The time complexity of the above algorithm can be further reduced to be linear. To accelerate the computation, a multistage dynamic programming network (DPN) is designed to solve the problem for each application q with linear time complexity. It is first constructed by mapping the terms in the constraint (Eqn. 3) and objective (Eqn. 2) equations to the weights of the vertices or edges. Then the DPN is traversed to find a minimum weight path corresponding to the optimal solution.

In the DPN, each vertex represents a different power budget. An edge exists between two vertices in adjacent stages if the power consumption of assigning the frequency equals to the difference in the power budgets of the two vertices.
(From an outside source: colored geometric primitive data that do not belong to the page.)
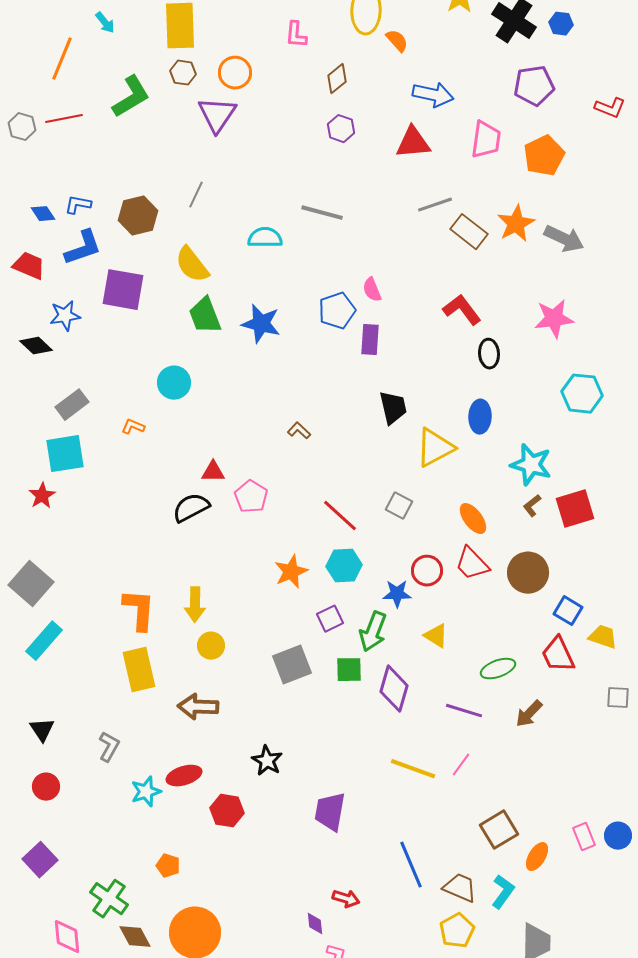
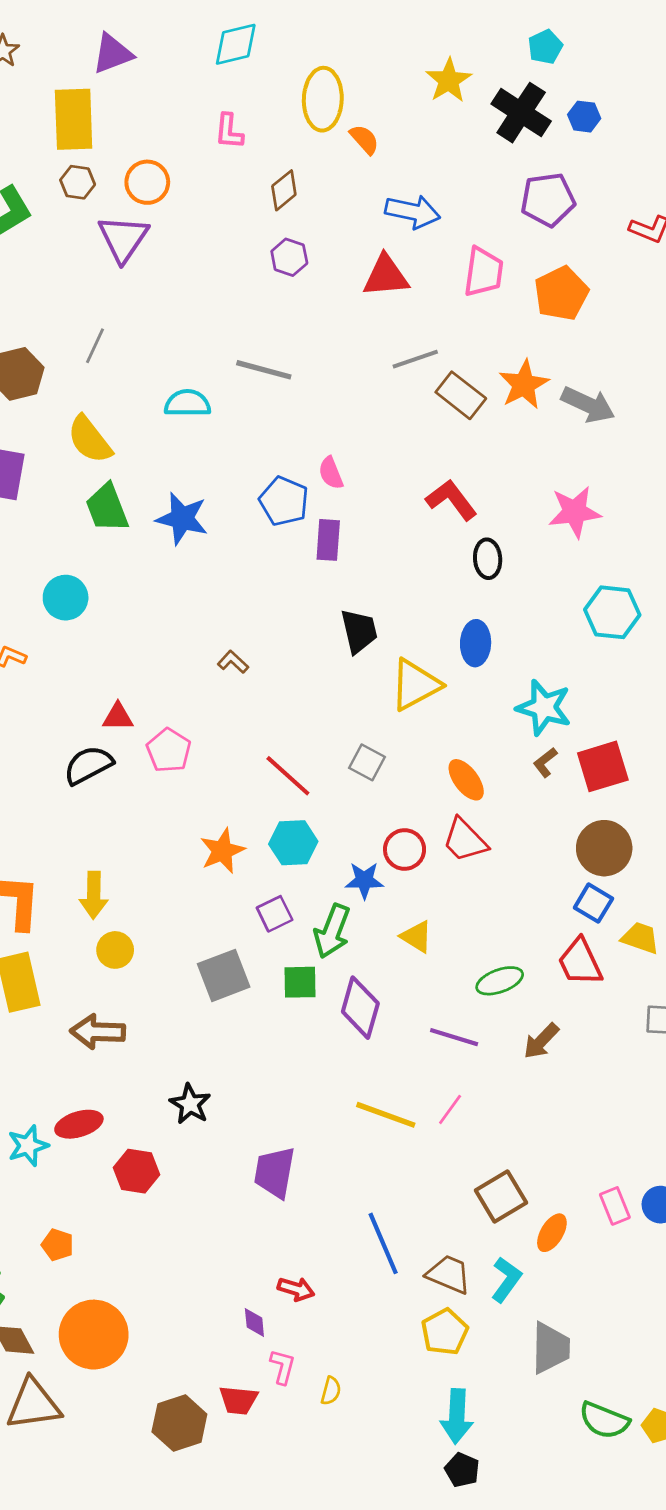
blue pentagon: (337, 311) -> (284, 501), turned -30
brown circle: (528, 573) -> (604, 848), moved

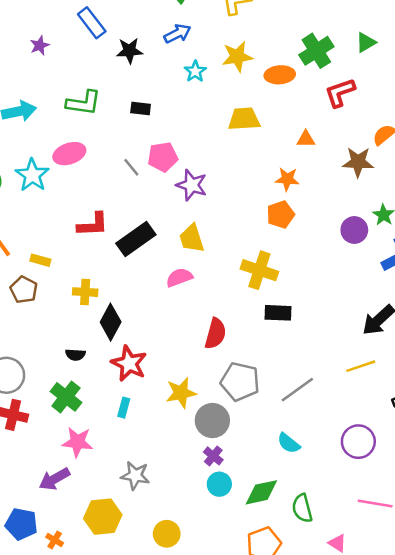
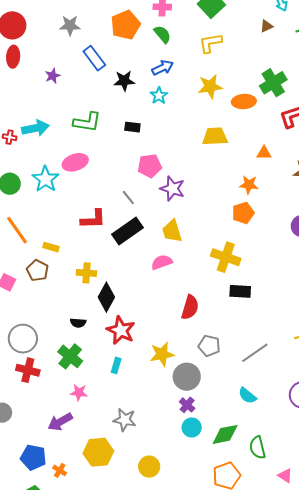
cyan star: (195, 71) -> (159, 96), moved
gray line: (131, 167) -> (128, 198), moved
gray pentagon: (240, 382) -> (209, 346), size x0.7
pink star: (77, 442) -> (79, 393), size x0.7

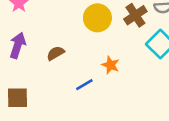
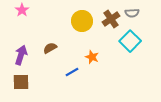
purple arrow: (18, 45) -> (21, 55), moved

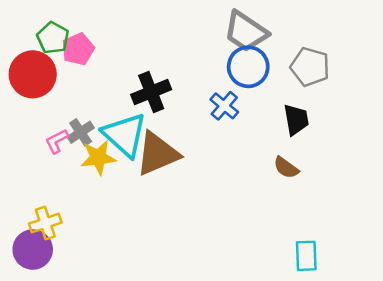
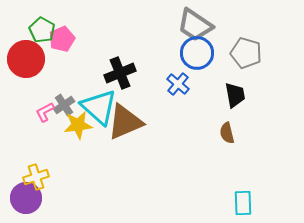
brown semicircle: (286, 168) -> (227, 133), turned 40

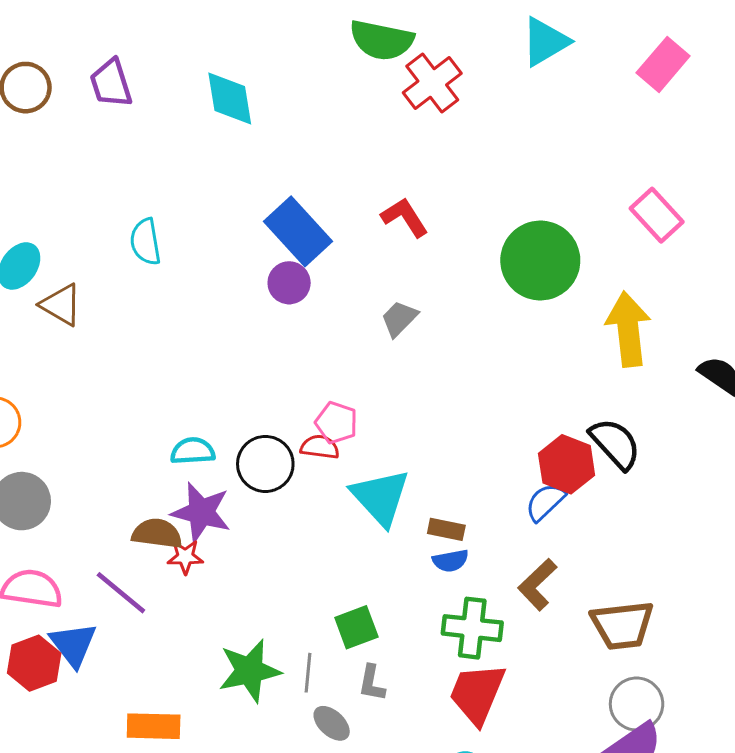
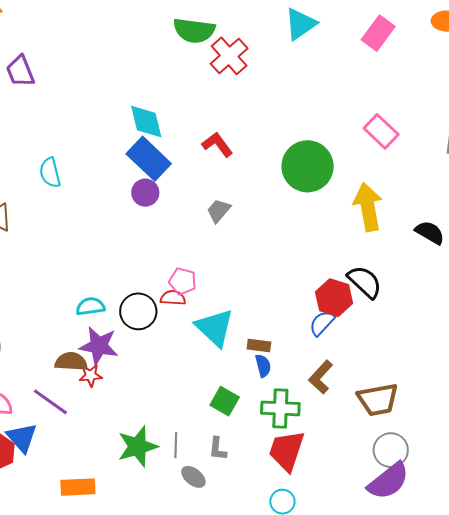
cyan diamond: (230, 98) -> (146, 122), moved
blue semicircle: (450, 561) -> (263, 366), turned -90
green square: (356, 627) -> (225, 401), moved, turned -36

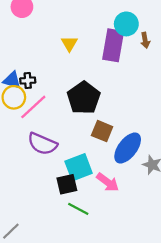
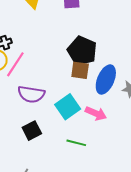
black pentagon: (84, 98) -> (82, 51), moved
black square: (67, 184) -> (32, 131), moved

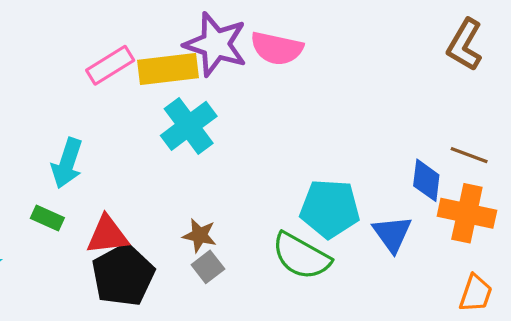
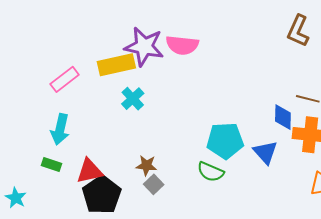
pink rectangle: (110, 65) -> (65, 79), moved
cyan cross: (189, 126) -> (133, 99), size x0.7
green semicircle: (301, 256) -> (211, 172), size x0.7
Each edge is assigned a weight by the term in Eqn. 2, *i.e.*, minimum cycles by assigning frequency to a variable. If a stage (corresponding to a tile) is not in the application's region, the stage will be bypassed.

With the DPN, finding the minimum weight path is equivalent to an optimal frequency assignment. The traversal can be done in parallel. Each vertex at current stage selects the edge such that, the sum of the edge weight and the minimum cycles achieved by the later stage is minimum. This sum is transmitted back to vertices in the previous stage. In this manner, after reaching the source, the minimum weight path is found in linear time.

Fig. 1 shows the block diagram of APAT. The performance model in Section III.A for each application will be set up first with a regression model either online or offline. The DPN will be constructed based on the performance-power model and input power budget. Then the DPN is traversed to find the optimal solution.



Fig. 1. The APAT system block diagram.

#### B. The dynamic programming network

The dynamic programming approach in above sub-section can be run in a dynamic programming network. Fig. 2 shows the transformation of the problem into a dynamic programming network. Once the DPN is constructed, it only needs minor update to remove some vertices and edges according to current power budget.

**Definition 1.** Dynamic programming network. A dynamic programming network is denoted as a graph DPN(V, E), with V and E represent the sets of vertices and edges, respectively.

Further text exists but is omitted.